Mark e Tom nel frattempo  tornarono e tenevano in mano due birre ciascuno, che una volta appoggiate al tavolo presero a bere con ingordigia e velocità.

La band tanto acclamata in quel momento uscì sul palco e la folla sembrò parecchio contenta, iniziarono a suonare dopo uno scambio di battute (pessime) ed io non potei fare a meno di non notare lo sguardo
sognante di Tom verso il palco.

Sapevo che in quel momento stava sognando di esserci anche lui su quel palco, amava suonare insieme a
Mark ma purtroppo non trovavano mai nessuno in grado di suonare la batteria a Poway e questo discorso veniva a galla ogni volta che si parlava di musica.

Mi dispiaceva vederlo così, con aria sognante ma allo stesso tempo triste, perché io più volte avevo ripetuto ad entrambi che se ci credevano prima o poi il loro momento sarebbe arrivato.

“Non mi piacciono, non vedo il motivo di pogare così tanto per un semplice melodia” Disapprovò Mark sbuffando subito dopo, “Saranno sicuramente dei raccomandati del cazzo.”

Tom annuì e sia io che Jennifer ci limitammo a rimanere in silenzio.

Improvvisamente sentii il mio cellulare vibrare nella tasca dei miei jeans rigorosamente corti e sobbalzai, riferendo ai ragazzi che sarei uscita per rispondere.

Controvoglia mi feci spazio ancora una volta tra la folla sudaticcia e maleducata, ricevetti spintoni, gomitate e perfino insulti di ogni genere ma sinceramente non mi importava.

Una volta raggiunta l’entrata il cellulare smise di suonare, come era giusto che fosse, ed io guardai infastidita chi mi aveva chiamato.

Papà.

Scoppiai in una sonora risata e mi appoggiai al muro ruvido e freddo del locale, convincendomi del fatto che sicuramente aveva sbagliato numero, perché di rado quell’uomo che aveva deciso di lasciarmi sola mi chiamava se  non per qualche urgenza.

Attesi cinque minuti e quel piccolo aggeggio prese a squillare di nuovo tra le mie mani, così titubante ma allo stesso tempo preoccupata risposi senza però spiaccicar parola.

“Kay?
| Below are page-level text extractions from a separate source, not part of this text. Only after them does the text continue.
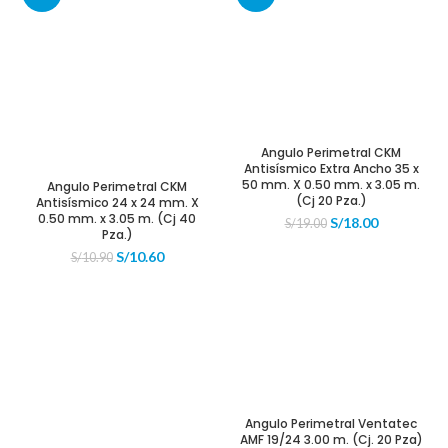
S/7.00.
S/6.50.
S/5.50.
S/4.50.
Angulo Perimetral CKM
Antisísmico Extra Ancho 35 x
50 mm. X 0.50 mm. x 3.05 m.
Angulo Perimetral CKM
(Cj 20 Pza.)
Antisísmico 24 x 24 mm. X
0.50 mm. x 3.05 m. (Cj 40
El
El
S/
18.00
S/
19.00
Pza.)
precio
precio
El
El
S/
10.60
original
actual
S/
10.90
precio
precio
era:
es:
original
actual
S/19.00.
S/18.00.
era:
es:
S/10.90.
S/10.60.
Angulo Perimetral Ventatec
AMF 19/24 3.00 m. (Cj. 20 Pza)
Ci sei?” Dall’altra parte del telefono, oltre alla sua voce, proveniva una melodia strana e la voce di una donna che lo chiamava in continuazione.
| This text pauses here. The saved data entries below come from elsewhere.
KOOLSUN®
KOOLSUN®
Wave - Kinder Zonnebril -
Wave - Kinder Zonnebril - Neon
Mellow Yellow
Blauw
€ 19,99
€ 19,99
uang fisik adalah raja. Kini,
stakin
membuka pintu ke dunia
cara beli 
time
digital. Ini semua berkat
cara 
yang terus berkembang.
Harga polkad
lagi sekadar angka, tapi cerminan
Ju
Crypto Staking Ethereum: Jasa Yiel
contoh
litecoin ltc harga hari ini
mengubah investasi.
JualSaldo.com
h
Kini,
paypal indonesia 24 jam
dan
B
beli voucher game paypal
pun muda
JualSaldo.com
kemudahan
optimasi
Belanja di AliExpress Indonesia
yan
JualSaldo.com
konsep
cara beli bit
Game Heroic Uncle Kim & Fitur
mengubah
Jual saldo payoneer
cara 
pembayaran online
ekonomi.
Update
Rabbrividii sperando che non si trattasse della sua compagna – che io non avevo mai conosciuto in quanto quando ero obbligata a vederlo lo incontravo da solo – e sussurrai un “Sì” poco convinto.
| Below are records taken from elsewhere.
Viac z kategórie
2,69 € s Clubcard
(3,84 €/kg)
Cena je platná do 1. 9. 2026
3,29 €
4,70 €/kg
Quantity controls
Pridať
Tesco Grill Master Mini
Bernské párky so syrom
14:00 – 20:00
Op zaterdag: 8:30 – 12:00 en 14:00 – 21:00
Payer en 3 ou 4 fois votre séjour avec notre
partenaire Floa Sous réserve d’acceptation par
“Kay, sono io, tuo padre.” In quel momento l’istinto di chiedergli se lo fosse davvero mi raggiunse, ma non lo feci. “Senti, ho precedentemente chiamato tua madre e mi ha detto che sei in vacanza a San Diego.”

“E quindi?”

“E quindi mi ha anche detto che ha trovato un posto fisso a New York e preferisce che tu vada con lei. So che ti starai chiedendo il motivo per cui non te lo sta dicendo lei ma siccome l’ho aiutata a trovare un piccolo appartamento mi ha chiesto di dirtelo perché non ne aveva il coraggio.”

Calò il silenzio.

Rimasi a fissare per cinque minuti buoni la strada davanti a me con gli occhi sbarrati, non volevo crederci.

Sperai che fosse uno scherzo di cattivo gusto, sperai che mio padre mi dicesse da un momento all’altro che scherzava e voleva che passassi una giornata con lui, sperai che tutto quello non finisse.

Non avevo intenzione di andarmene dalla California ma tanto meno di andare a vivere con mio padre e la sua compagna a Los Angeles come alternativa al trasferimento di New York.

Ero finita in un vortice di ingiustizia e di tristezza, mi sentivo impotente in quanto non potevo far niente per cambiare le cose perché d’altronde a mia madre serviva un posto fisso.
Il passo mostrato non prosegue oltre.